Everything in football is constructed on there being one answer to this question. It is the answer we would all give, when asked, something we have learned by rote from a young age. It even comes in a ready-made, prepackaged, accepted form. Its beat is soothing, familiar, comfortable:

"Put the ball in the back of the net."

This counts as an article of faith for many, for most, of us who love football. If ever all of the truisms that swirl around the sport were gathered and codified into some form of credo, it would be up there competing for the top spot.

It would be the first commandment, above even Thou Shalt Not Dive and Nobody Wants To See A Red Card. We all believe it to be absolutely true: Thou Shalt Know The Hardest Thing To Do Is Put The Ball In The Back Of The Net.
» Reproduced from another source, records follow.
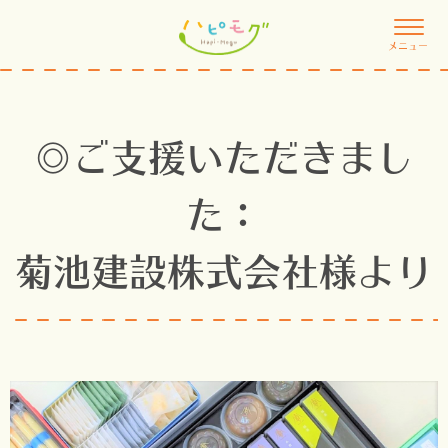
メニュー
◎ご支援いただきまし
た：
菊池建設株式会社様より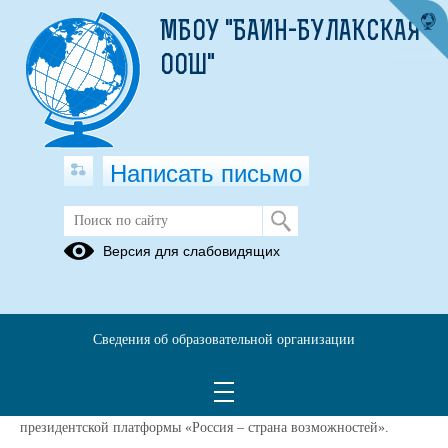
МБОУ "БАИН-БУЛАКСКАЯ
ООШ"
Написать письмо
Всероссийский конкурс «Большая
Версия для слабовидящих
перемена»
11.05.2021
Уважаемые ребята и родители!
Сведения об образовательной организации
26 марта 2021 года стартовал второй сезон Всероссийского
конкурса для школьников «Большая перемена» – проекта
президентской платформы «Россия – страна возможностей».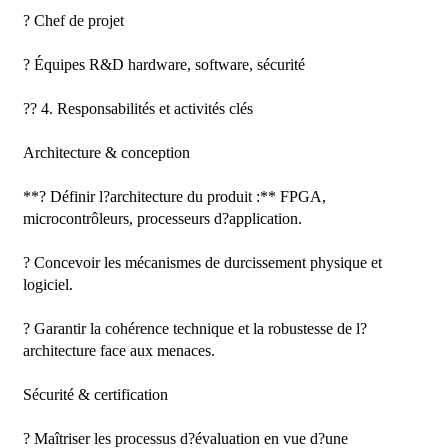
? Chef de projet

? Équipes R&D hardware, software, sécurité

?? 4. Responsabilités et activités clés

Architecture & conception

**? Définir l?architecture du produit :** FPGA, 
microcontrôleurs, processeurs d?application.

? Concevoir les mécanismes de durcissement physique et 
logiciel.

? Garantir la cohérence technique et la robustesse de l?
architecture face aux menaces.

Sécurité & certification

? Maîtriser les processus d?évaluation en vue d?une 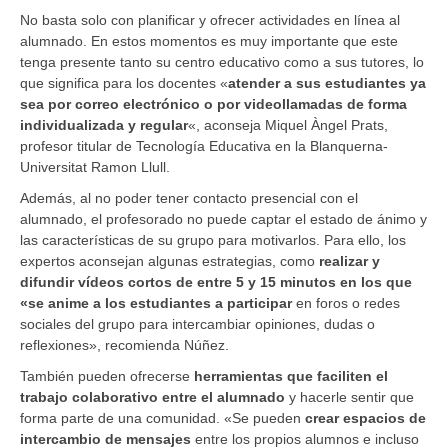
No basta solo con planificar y ofrecer actividades en línea al
alumnado. En estos momentos es muy importante que este
tenga presente tanto su centro educativo como a sus tutores, lo
que significa para los docentes «
atender a sus estudiantes ya
sea por correo electrónico o por videollamadas de forma
individualizada y regular
«, aconseja Miquel Àngel Prats,
profesor titular de Tecnología Educativa en la Blanquerna-
Universitat Ramon Llull.
Además, al no poder tener contacto presencial con el
alumnado, el profesorado no puede captar el estado de ánimo y
las características de su grupo para motivarlos. Para ello, los
expertos aconsejan algunas estrategias, como
realizar y
difundir vídeos cortos de entre 5 y 15 minutos en los que
«se anime a los estudiantes a participar
en foros o redes
sociales del grupo para intercambiar opiniones, dudas o
reflexiones», recomienda Núñez.
También pueden ofrecerse
herramientas que faciliten el
trabajo colaborativo entre el alumnado
y hacerle sentir que
forma parte de una comunidad. «Se pueden
crear espacios de
intercambio de mensajes
entre los propios alumnos e incluso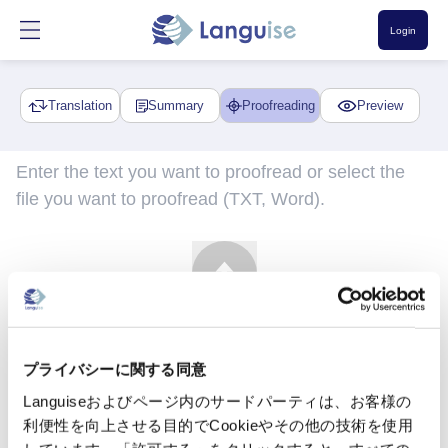
Login
Translation
Summary
Proofreading
Preview
Upload
プライバシーに関する同意
Languiseおよびページ内のサードパーティは、お客様の
利便性を向上させる目的でCookieやその他の技術を使用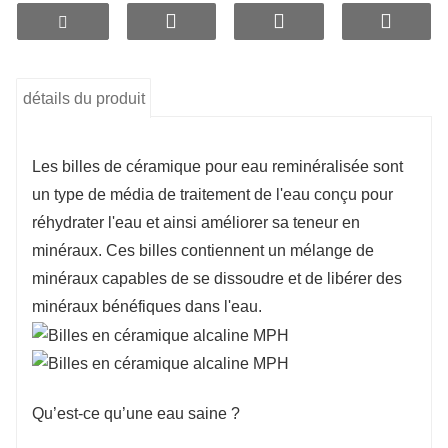
détails du produit
Les billes de céramique pour eau reminéralisée sont
un type de média de traitement de l'eau conçu pour
réhydrater l'eau et ainsi améliorer sa teneur en
minéraux. Ces billes contiennent un mélange de
minéraux capables de se dissoudre et de libérer des
minéraux bénéfiques dans l'eau.
Qu’est-ce qu’une eau saine ?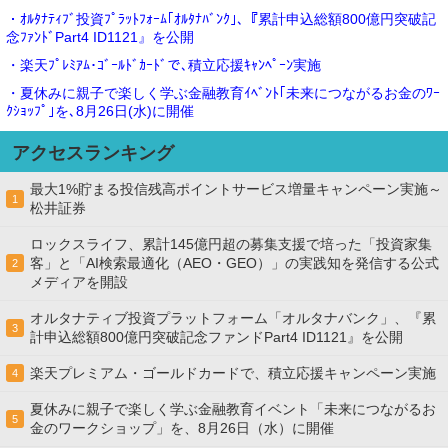
・ｵﾙﾀﾅﾃｨﾌﾞ投資ﾌﾟﾗｯﾄﾌｫｰﾑ｢ｵﾙﾀﾅﾊﾞﾝｸ｣､『累計申込総額800億円突破記
念ﾌｧﾝﾄﾞPart4 ID1121』を公開
・楽天ﾌﾟﾚﾐｱﾑ･ｺﾞｰﾙﾄﾞｶｰﾄﾞで､積立応援ｷｬﾝﾍﾟｰﾝ実施
・夏休みに親子で楽しく学ぶ金融教育ｲﾍﾞﾝﾄ｢未来につながるお金のﾜｰ
ｸｼｮｯﾌﾟ｣を､8月26日(水)に開催
アクセスランキング
最大1%貯まる投信残高ポイントサービス増量キャンペーン実施～
1
松井証券
ロックスライフ、累計145億円超の募集支援で培った「投資家集
客」と「AI検索最適化（AEO・GEO）」の実践知を発信する公式
2
メディアを開設
オルタナティブ投資プラットフォーム「オルタナバンク」、『累
3
計申込総額800億円突破記念ファンドPart4 ID1121』を公開
楽天プレミアム・ゴールドカードで、積立応援キャンペーン実施
4
夏休みに親子で楽しく学ぶ金融教育イベント「未来につながるお
5
金のワークショップ」を、8月26日（水）に開催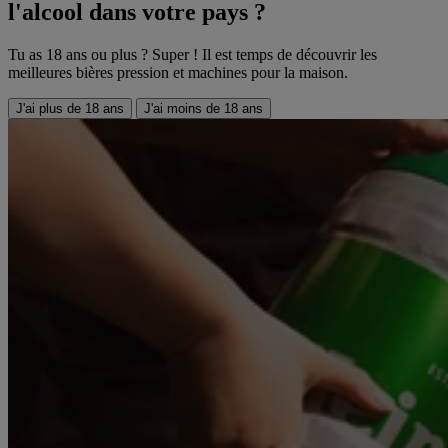
l'alcool dans votre pays ?
Tu as 18 ans ou plus ? Super ! Il est temps de découvrir les
meilleures bières pression et machines pour la maison.
J'ai plus de 18 ans
J'ai moins de 18 ans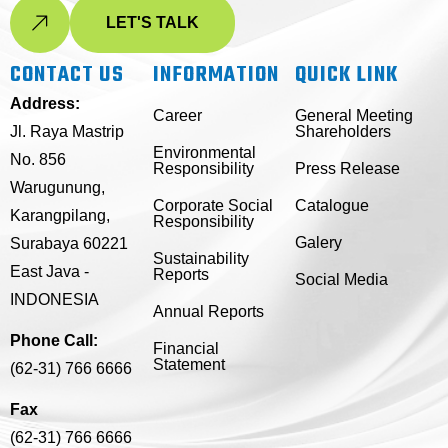
LET'S TALK
CONTACT US
INFORMATION
QUICK LINK
Address:
Career
General Meeting
Jl. Raya Mastrip
Shareholders
Environmental
No. 856
Responsibility
Press Release
Warugunung,
Corporate Social
Catalogue
Karangpilang,
Responsibility
Galery
Surabaya 60221
Sustainability
East Java -
Reports
Social Media
INDONESIA
Annual Reports
Phone Call:
Financial
Statement
(62-31) 766 6666
Fax
(62-31) 766 6666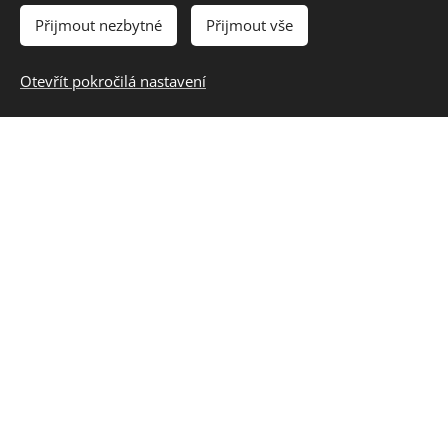
Přijmout nezbytné
Přijmout vše
Otevřít pokročilá nastavení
Its importance is not just theoretical. It has a very practical significance, a huge, telling influence over almost every aspect of the game all over the world.

Individual prizes -- player of the year awards, the Ballon D'Or -- are given to those who score the most goals, or at least to those who have the capacity to score a considerable number of goals.

It is strikers who attract the most lavish, most exorbitant transfer fees and always have, right back to the days of Alf Common, a prolific scorer in the early years of the 20th century who is famous for having been the first player to be transferred for 1,000 pounds.

It is strikers, as Paul Tomkins and Graeme Riley showed in "Pay As You Play," who have always been given the bumper wages, paid on average half as much again as their defensive colleagues.

It is strikers who are turned to in days of desperation; witness all of those sides battling relegation in the Premier League who spend the last few hours of the transfer window chasing a handful of forwards on the grounds that what they need, what they really need, is goals, even if their defences have been so bad that bringing in a Labrador would have been a considerable improvement.